Pekan kemarin, saya membaca info dari running text Metro TV, bahwa pada 29 Maret (hari ini) belasan kota di Indonesia akan berpartisipasi dalam peringatan Earth Hour. Earth Hour ini sebagaimana diketahui adalah suatu bentuk kegiatan mematikan lampu dan penerangan serta berbagai peralatan elektronik lain yang tak diperlukan selama satu jam, yang diselenggarakan di seluruh dunia. Tahun ini, belasan kota di Indonesia akan ikut berpartisipasi dalam suatu gerakan yang katanya merupakan salah satu bentuk nyata dari upaya 'menyelamatkan bumi'. 

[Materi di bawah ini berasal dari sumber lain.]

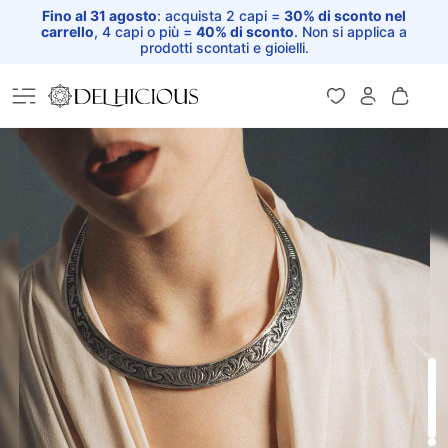
Fino al 31 agosto
: acquista 2 capi =
30% di sconto nel
carrello
, 4 capi o più =
40% di sconto
. Non si applica a
prodotti scontati e gioielli.
Home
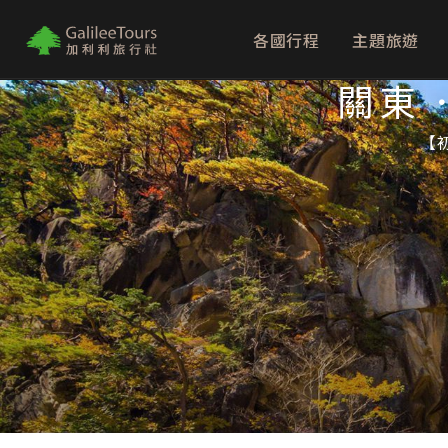
各國行程
主題旅遊
logo
關東
【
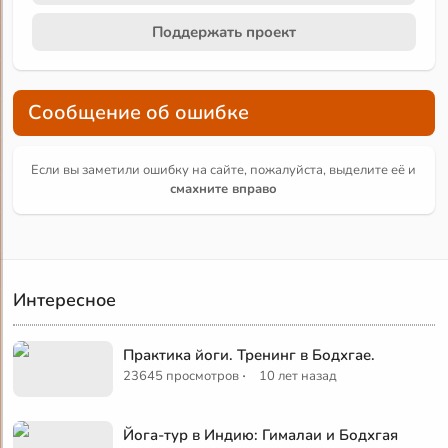
Поддержать проект
Сообщение об ошибке
Если вы заметили ошибку на сайте, пожалуйста, выделите её и
смахните вправо
Интересное
Практика йоги. Тренинг в Бодхгае.
·
23645 просмотров
10 лет назад
Йога-тур в Индию: Гималаи и Бодхгая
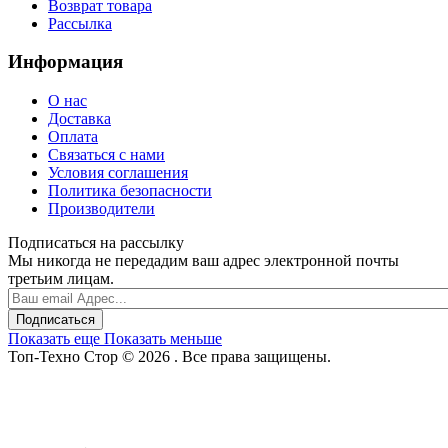
Возврат товара
Рассылка
Информация
О нас
Доставка
Оплата
Связаться с нами
Условия соглашения
Политика безопасности
Производители
Подписаться на рассылку
Мы никогда не передадим ваш адрес электронной почты
третьим лицам.
Подписаться
Показать еще
Показать меньше
Топ-Техно Стор © 2026 . Все права защищены.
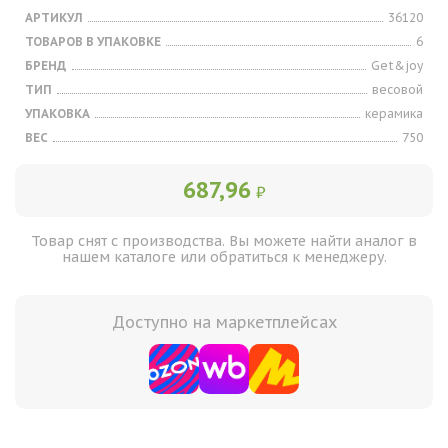
АРТИКУЛ
36120
ТОВАРОВ В УПАКОВКЕ
6
БРЕНД
Get&joy
ТИП
весовой
УПАКОВКА
керамика
ВЕС
750
687,96
₽
Товар снят с производства. Вы можете найти аналог в
нашем каталоге или обратиться к менеджеру.
Доступно на маркетплейсах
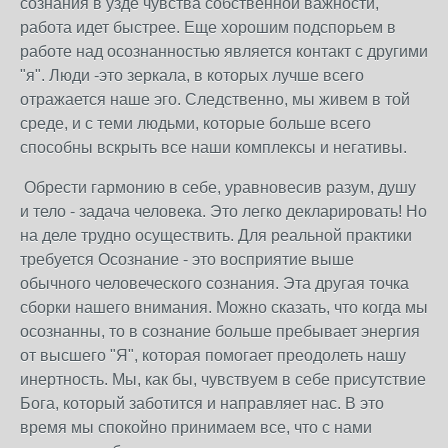
сознания в узде чувства собственной важности,
работа идет быстрее. Еще хорошим подспорьем в
работе над осознанностью является контакт с другими
"я". Люди -это зеркала, в которых лучше всего
отражается наше эго. Следственно, мы живем в той
среде, и с теми людьми, которые больше всего
способны вскрыть все наши комплексы и негативы.
Обрести гармонию в себе, уравновесив разум, душу
и тело - задача человека. Это легко декларировать! Но
на деле трудно осуществить. Для реальной практики
требуется Осознание - это восприятие выше
обычного человеческого сознания. Эта другая точка
сборки нашего внимания. Можно сказать, что когда мы
осознанны, то в сознание больше пребывает энергия
от высшего "Я", которая помогает преодолеть нашу
инертность. Мы, как бы, чувствуем в себе присутствие
Бога, который заботится и направляет нас. В это
время мы спокойно принимаем все, что с нами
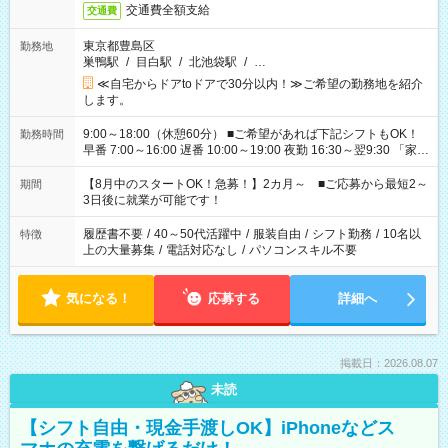
交通費全額支給
交通費
東京都豊島区
勤務地
巣鴨駅
/
目白駅
/
北池袋駅
/
…
≪自宅からドアtoドアで30分以内！≫ご希望の勤務地を紹介
します。
9:00～18:00（休憩60分） ■ご希望があれば下記シフトもOK！
勤務時間
早番 7:00～16:00 遅番 10:00～19:00 夜勤 16:30～翌9:30 「家族
と休みを合わせたい」 「余裕を持って夕飯の準備がしたい」
「できれば残業はしたくない」 など、ご希望を教えてください
【8月中のスタートOK！急募！】2カ月～ ■ご応募から最短2～
期間
ね。 ※Wワーク希望の方へ 今ご覧のお仕事で希望する勤務時間
3日後に就業が可能です！
と、もう1つのお仕事の勤務時間。 合計で週40時間を超える場
合は応募できません。
履歴書不要
/
40～50代活躍中
/
服装自由
/
シフト勤務
/
10名以
特徴
上の大量募集
/
電話対応なし
/
パソコンスキル不要
気になる！
応募する
詳細へ
掲載日：2026.08.07
未読
【シフト自由・現金手渡しOK】iPhoneなどス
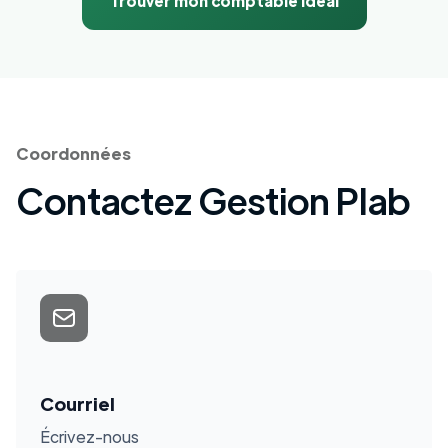
Trouver mon comptable idéal
Coordonnées
Contactez Gestion Plab
Courriel
Écrivez-nous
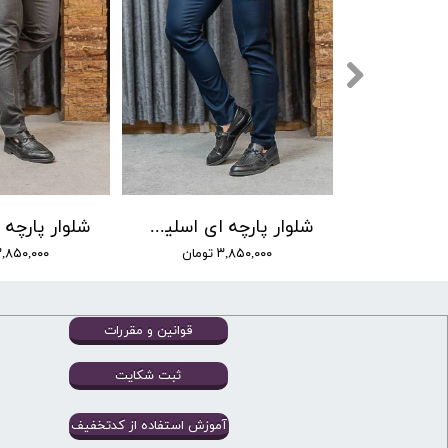
شلوار پارچه ای اسلیم فیت برند ZANTIP کد-647 رنگ 002
۳,۸۵۰,۰۰۰ تومان
۳,۸۵۰,۰۰۰ توما
قوانین و مقررات
ثبت شکایت
آموزش استفاده از کدتخفیف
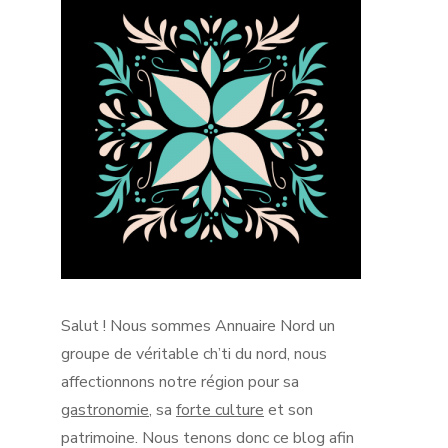
Salut !
Nous sommes Annuaire Nord un
groupe de véritable
ch’ti
du nord, nous
affectionnons notre région pour sa
gastronomie
, sa
forte culture
et son
patrimoine.
Nous tenons donc ce blog afin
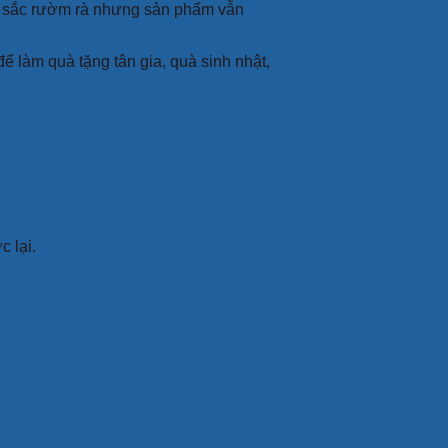
u sắc rườm rà nhưng sản phẩm vẫn
 làm quà tặng tân gia, quà sinh nhật,
c lại.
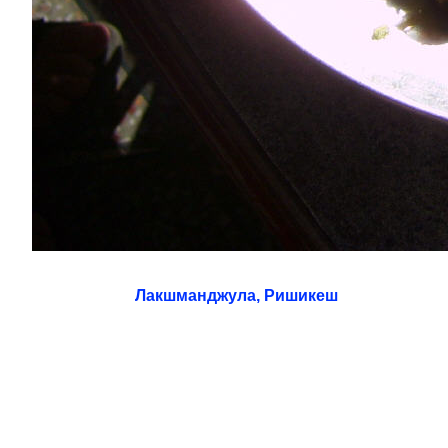
Лакшманджула, Ришикеш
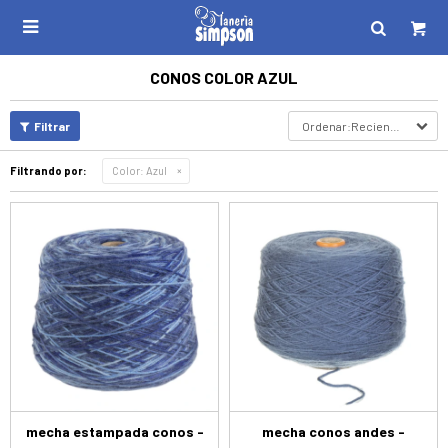

CONOS COLOR AZUL
Recientes
Filtrando por:
Color:
Azul
mecha estampada conos -
mecha conos andes -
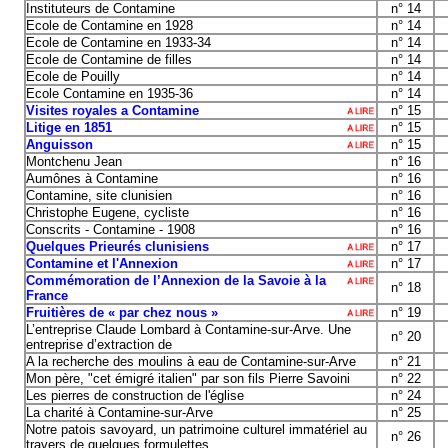
Instituteurs de Contamine
n° 14
Ecole de Contamine en 1928
n° 14
Ecole de Contamine en 1933-34
n° 14
Ecole de Contamine de filles
n° 14
Ecole de Pouilly
n° 14
Ecole Contamine en 1935-36
n° 14
Visites royales a Contamine
n° 15
Litige en 1851
n° 15
Anguisson
n° 15
Montchenu Jean
n° 16
Aumônes à Contamine
n° 16
Contamine, site clunisien
n° 16
Christophe Eugene, cycliste
n° 16
Conscrits - Contamine - 1908
n° 16
Quelques Prieurés clunisiens
n° 17
Contamine et l'Annexion
n° 17
Commémoration de l’Annexion de la Savoie à la
n° 18
France
Fruitières de « par chez nous »
n° 19
L’entreprise Claude Lombard à Contamine-sur-Arve. Une
n° 20
entreprise d’extraction de
A la recherche des moulins à eau de Contamine-sur-Arve
n° 21
Mon père, "cet émigré italien" par son fils Pierre Savoini
n° 22
Les pierres de construction de l'église
n° 24
La charité à Contamine-sur-Arve
n° 25
Notre patois savoyard, un patrimoine culturel immatériel au
n° 26
travers de quelques formulettes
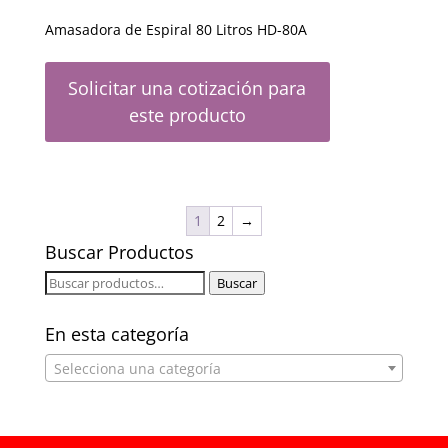
Amasadora de Espiral 80 Litros HD-80A
Solicitar una cotización para
este producto
1
2
→
Buscar Productos
Buscar
Buscar
por:
En esta categoría
Selecciona una categoría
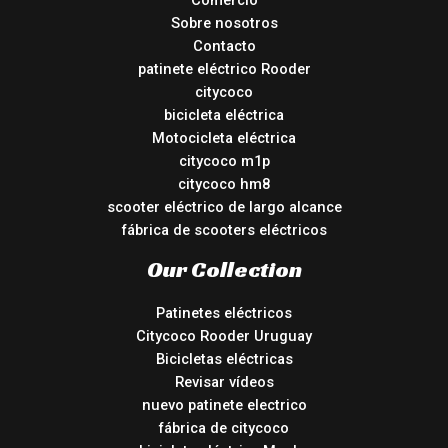
Sobre nosotros
Contacto
patinete eléctrico Rooder
citycoco
bicicleta eléctrica
Motocicleta eléctrica
citycoco m1p
citycoco hm8
scooter eléctrico de largo alcance
fábrica de scooters eléctricos
Our Collection
Patinetes eléctricos
Citycoco Rooder Uruguay
Bicicletas eléctricas
Revisar vídeos
nuevo patinete electrico
fábrica de citycoco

Jika mematikan lampu selama 1 jam dianggap bentuk penyelamatan bumi, maka kami para warga Provinsi Sumatera Utara harus dianggap sebagai pahlawan sejati penyelamat bumi dari ancaman kerusakan bumi akibat emisi karbon yang dikeluarkan pembangkit-pembangkit listrik. Sebab, jauh sebelum kalian para peserta Earth Hour melakukan kegiatan itu hari ini, kami sudah melakukannya jauh-jauh hari, bahkan dalam skala yang lebih dahsyat. Kalian mungkin bangga, dengan mematikan lampu selama 1 jam setahun sekali maka kalian merasa sudah menyelamatkan bumi. Tapi kami di Sumut, lebih dari kalian. Kami 'mematikan' listrik kami selama 3 jam (bahkan lebih), dan intensitasnya bukan sekali setahun seperti yang kalian lakukan, tapi sebulan lebih (lebih dari 40 hari secara berturut-turut), tepatnya sejak awal Februari 2014 hingga awal Maret ini. Bahkan kalau ditarik ke belakang, kami berulang kali dengan sukarela melakukan kegiatan mematikan listrik ini, sudah bertahun-tahun lamanya. Kegiatan kami mematikan listrik ini disponsori oleh salah satu BUMN yang memegang hak monopoli di salah satu sektor ekonomi yang menguasai hajat hidup orang banyak. 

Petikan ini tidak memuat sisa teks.